When the drifting refugee raft from Saigon hadn't reached land after four days, the vessel's captain went to deliver some bad news to one of the youngest aboard. If the boat did not hit land the next day, he told 15-year-old Vy Truong, he would have to kill the boy to make more room on the boat - and presumably, to make food.

Death had been calling Truong for hours. Lost under stars that should have been compasses, he and 64 others floated and starved, drinking the same water that cooled the boat's engine. But the next day, between the blue sky and bluer ocean, they spotted a black dot. It was the southern most island off Malaysia.

From that moment, the story of the young asylum-seeker has been one of a man willing his own luck into being.

Yesterday, Truong's 15-year journey from Communist Vietnam to the South China seas to Houston and finally to Boston took another unlikely turn, as he was sworn in as one of the state's first Vietnamese-American prosecutors.

In a sign of the growing importance of Boston's Vietnamese community, the teenager who learned to mouth the English language by watching "Mister Roger's Neighborhood" was sworn in as a Suffolk County assistant district attorney, surrounded by city officials and local Vietnamese leaders inside Dorchester's newly minted Vietnamese community center.

Like the day of the center's ribbon-cutting, Truong and others said, the induction of the state's second Vietnamese prosecutor marked a turning point for the city's nearly 11,000 Vietnamese immigrants, a population that has more than doubled in 10 years, and which has its greatest concentration in Dorchester.

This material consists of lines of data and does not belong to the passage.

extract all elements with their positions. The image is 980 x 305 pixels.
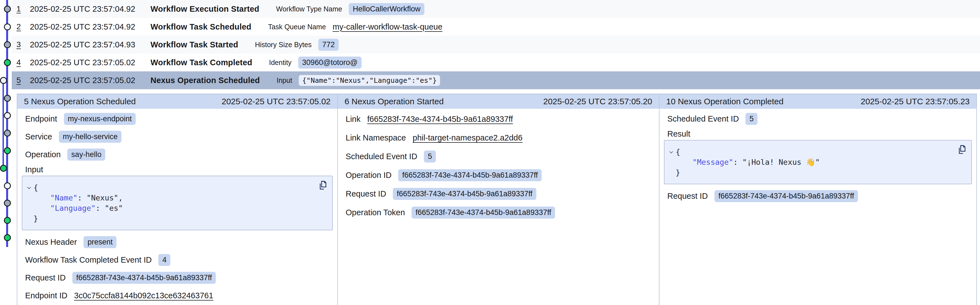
panel-nexus-operation-completed: 10 Nexus Operation Completed 2025-02-25 … [659, 94, 977, 305]
timeline-event-dot[interactable] [4, 217, 11, 224]
field-service: Service my-hello-service [25, 128, 329, 145]
field-label: Link [346, 115, 360, 124]
field-value-badge: f665283f-743e-4374-b45b-9a61a89337ff [72, 272, 216, 284]
panel-title: 6 Nexus Operation Started [345, 97, 444, 106]
field-label: Endpoint [25, 114, 57, 123]
field-value-badge: 5 [746, 113, 757, 125]
event-timestamp: 2025-02-25 UTC 23:57:05.02 [30, 58, 147, 67]
link-value[interactable]: f665283f-743e-4374-b45b-9a61a89337ff [367, 115, 513, 124]
timeline-event-dot[interactable] [4, 6, 11, 13]
timeline-event-dot[interactable] [4, 200, 11, 207]
result-json-viewer: { "Message": "¡Hola! Nexus 👋" } [664, 140, 972, 184]
event-id-link[interactable]: 1 [16, 5, 26, 13]
event-input-json-badge: {"Name":"Nexus","Language":"es"} [299, 75, 440, 86]
panel-header: 5 Nexus Operation Scheduled 2025-02-25 U… [18, 94, 337, 109]
result-section-label: Result [667, 128, 969, 140]
event-name: Workflow Task Scheduled [151, 22, 251, 32]
event-timestamp: 2025-02-25 UTC 23:57:04.92 [30, 22, 147, 32]
timeline-event-dot[interactable] [4, 182, 11, 189]
event-name: Workflow Task Started [151, 40, 238, 49]
link-namespace-link[interactable]: phil-target-namespace2.a2dd6 [413, 133, 522, 142]
event-row-2[interactable]: 2 2025-02-25 UTC 23:57:04.92 Workflow Ta… [12, 18, 980, 36]
field-label: Nexus Header [25, 237, 77, 247]
copy-icon[interactable] [957, 144, 967, 156]
field-operation-id: Operation ID f665283f-743e-4374-b45b-9a6… [346, 166, 651, 185]
timeline-event-dot[interactable] [4, 130, 11, 137]
field-nexus-header: Nexus Header present [25, 233, 329, 251]
event-attr-label: History Size Bytes [255, 41, 312, 49]
timeline-event-dot[interactable] [0, 165, 7, 172]
event-row-5-selected[interactable]: 5 2025-02-25 UTC 23:57:05.02 Nexus Opera… [12, 71, 980, 89]
event-attr-label: Input [277, 76, 292, 84]
field-label: Service [25, 132, 52, 141]
json-brace: } [676, 168, 680, 177]
event-attr-value-badge: 30960@totoro@ [298, 57, 361, 69]
field-request-id: Request ID f665283f-743e-4374-b45b-9a61a… [25, 269, 329, 287]
field-value-badge: f665283f-743e-4374-b45b-9a61a89337ff [714, 190, 858, 202]
panel-title: 10 Nexus Operation Completed [666, 97, 783, 106]
field-value-badge: f665283f-743e-4374-b45b-9a61a89337ff [412, 207, 555, 218]
field-value-badge: say-hello [67, 149, 105, 161]
panel-timestamp: 2025-02-25 UTC 23:57:05.20 [543, 97, 652, 106]
field-value-badge: 5 [424, 150, 436, 163]
event-row-4[interactable]: 4 2025-02-25 UTC 23:57:05.02 Workflow Ta… [12, 54, 980, 71]
field-label: Request ID [346, 189, 386, 199]
chevron-down-icon[interactable] [26, 185, 32, 191]
field-link: Link f665283f-743e-4374-b45b-9a61a89337f… [346, 110, 651, 128]
event-attr-label: Task Queue Name [268, 23, 326, 31]
field-operation: Operation say-hello [25, 145, 329, 163]
event-attr-label: Workflow Type Name [276, 5, 342, 13]
event-row-3[interactable]: 3 2025-02-25 UTC 23:57:04.93 Workflow Ta… [12, 36, 980, 54]
event-id-link[interactable]: 2 [16, 22, 26, 31]
event-timestamp: 2025-02-25 UTC 23:57:04.93 [30, 40, 147, 49]
timeline-event-dot[interactable] [4, 59, 11, 66]
field-label: Scheduled Event ID [346, 152, 417, 161]
timeline-event-dot[interactable] [4, 112, 11, 119]
field-label: Operation [25, 150, 60, 159]
field-endpoint: Endpoint my-nexus-endpoint [25, 110, 329, 128]
field-label: Scheduled Event ID [667, 114, 739, 123]
field-endpoint-id: Endpoint ID 3c0c75ccfa8144b092c13ce63246… [25, 287, 329, 305]
endpoint-id-link[interactable]: 3c0c75ccfa8144b092c13ce632463761 [74, 291, 213, 300]
timeline-event-dot[interactable] [0, 77, 7, 84]
timeline-event-dot[interactable] [4, 234, 11, 241]
event-attr-value-badge: 772 [318, 39, 339, 51]
event-id-link[interactable]: 3 [16, 40, 26, 49]
timeline-event-dot[interactable] [4, 24, 11, 30]
json-value: : "¡Hola! Nexus 👋" [733, 158, 820, 166]
field-scheduled-event-id: Scheduled Event ID 5 [346, 147, 651, 166]
panel-timestamp: 2025-02-25 UTC 23:57:05.23 [861, 97, 970, 106]
event-id-link[interactable]: 5 [16, 76, 26, 85]
field-value-badge: 4 [158, 254, 170, 266]
field-value-badge: f665283f-743e-4374-b45b-9a61a89337ff [398, 169, 542, 181]
event-name: Nexus Operation Scheduled [151, 76, 260, 85]
field-value-badge: present [83, 236, 116, 248]
event-attr-value-badge: HelloCallerWorkflow [349, 3, 425, 15]
task-queue-link[interactable]: my-caller-workflow-task-queue [332, 22, 442, 32]
chevron-down-icon[interactable] [668, 149, 675, 156]
field-label: Operation ID [346, 171, 391, 180]
copy-icon[interactable] [318, 180, 328, 191]
event-name: Workflow Execution Started [151, 5, 259, 14]
field-workflow-task-completed-event-id: Workflow Task Completed Event ID 4 [25, 251, 329, 269]
event-timestamp: 2025-02-25 UTC 23:57:05.02 [30, 76, 147, 85]
json-brace: { [33, 183, 38, 192]
field-label: Request ID [667, 191, 708, 201]
field-request-id: Request ID f665283f-743e-4374-b45b-9a61a… [667, 187, 969, 205]
timeline-main-line [6, 0, 8, 247]
field-label: Link Namespace [346, 133, 406, 142]
field-value-badge: f665283f-743e-4374-b45b-9a61a89337ff [393, 188, 536, 200]
timeline-event-dot[interactable] [4, 95, 11, 102]
input-section-label: Input [25, 163, 329, 175]
field-label: Request ID [25, 273, 65, 283]
event-attr-label: Identity [269, 58, 291, 66]
event-id-link[interactable]: 4 [16, 58, 26, 67]
field-scheduled-event-id: Scheduled Event ID 5 [667, 110, 969, 128]
json-value: : "es" [96, 204, 123, 212]
panel-header: 6 Nexus Operation Started 2025-02-25 UTC… [338, 94, 659, 109]
event-history-list: 1 2025-02-25 UTC 23:57:04.92 Workflow Ex… [12, 0, 980, 89]
event-row-1[interactable]: 1 2025-02-25 UTC 23:57:04.92 Workflow Ex… [12, 0, 980, 18]
timeline-event-dot[interactable] [4, 147, 11, 154]
json-value: : "Nexus", [78, 193, 123, 202]
timeline-event-dot[interactable] [4, 41, 11, 48]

"I think it's very hard for an immigrant to do anything in this country," Truong said, clutching his speech moments before the ceremony began. "However, I believe that it can be accomplished if that person has determination, and faith. I just don't feel like I've done enough. I want to do more."

The life of an assistant district attorney may be one of long hours, little pay, and grinding frustration, the low moments of which were invoked repeatedly before Truong stood to take his oath. And as he raised his right hand, Truong gave a twist to the classic tale of the American dream, taking a $16,000 paycut from his previous job at the Suffolk County Sheriff's Department.

But the experience was one few county prosecutors are likely ever to have: It began with the City Council's recent declaration of Feb. 18 - the originally scheduled date of his swearing-in - as Vy Truong Day in Boston.

"Vy's swearing-in is . . . a signal not only to the Vietnamese community of which he is a part, but to everyone in the city that my office, both literally and figuratively, will speak for you," said Suffolk District Attorney Daniel F. Conley.

While he called the city's diversity an asset, Conley said the instinctive fear of many immigrant groups toward law enforcement - fear nurtured by the purges and corruption of their homeland dictatorships - has kept crime victims and witnesses to crimes from coming forward.

"Whether a victim is rendered voiceless through an act of violence or abuse, or through language barriers that make justice seem unattainable, our job, and soon Vy's job, is to give voice to the voiceless," Conley said.

Speakers who traced Truong's path to Boston - from refugee camp, to childhood outcast, to honors student who finished high school in three years, to law student mentored by financial titan Peter Lynch - many who know him, doubted that Truong's trajectory had reached its height.

"This guy is going to go places, Vy is," said Lori Zarkower, a financial aid official at Boston University who nominated him as student employee of the year. He became the youngest BU student to earn the award, mastering a maze of federally regulated financial aid packages just six years after entering the country.

"He stood out then, and he still stands out. . . . He is a man of ambition and perseverance," Zarkower said.

Yet as a child, Truong said perseverance was as foreign to him as the experience of freedom. In 1988, his mother had scraped together about $2,000 in gold, just enough to buy her oldest son the chance for escape. But after those first few days, bobbing in a stolen raft on the South China Sea, Truong said, "I was basically begging God to let me die." When the captain came to tell him he would be killed on the fifth day, Truong said he thanked him, and waited for relief.

He had no idea how close he was to freedom. Once in Malaysia, he was quickly granted a visa after uttering the name of his father, who supported the US government and possibly worked in intelligence.

The visa led him to an uncle in Houston, and then to Massachusetts, after he noticed something similar about many of the names of the best US colleges: the word Boston.

Stepping to the podium in a navy suit and bright blue tie, Truong tried to recover from the avalanche of speeches and tributes in his name with a humble joke. Before his first full day in a courtroom, Truong asked his boss, "I wonder on Vy Truong Day, if I will have the day off."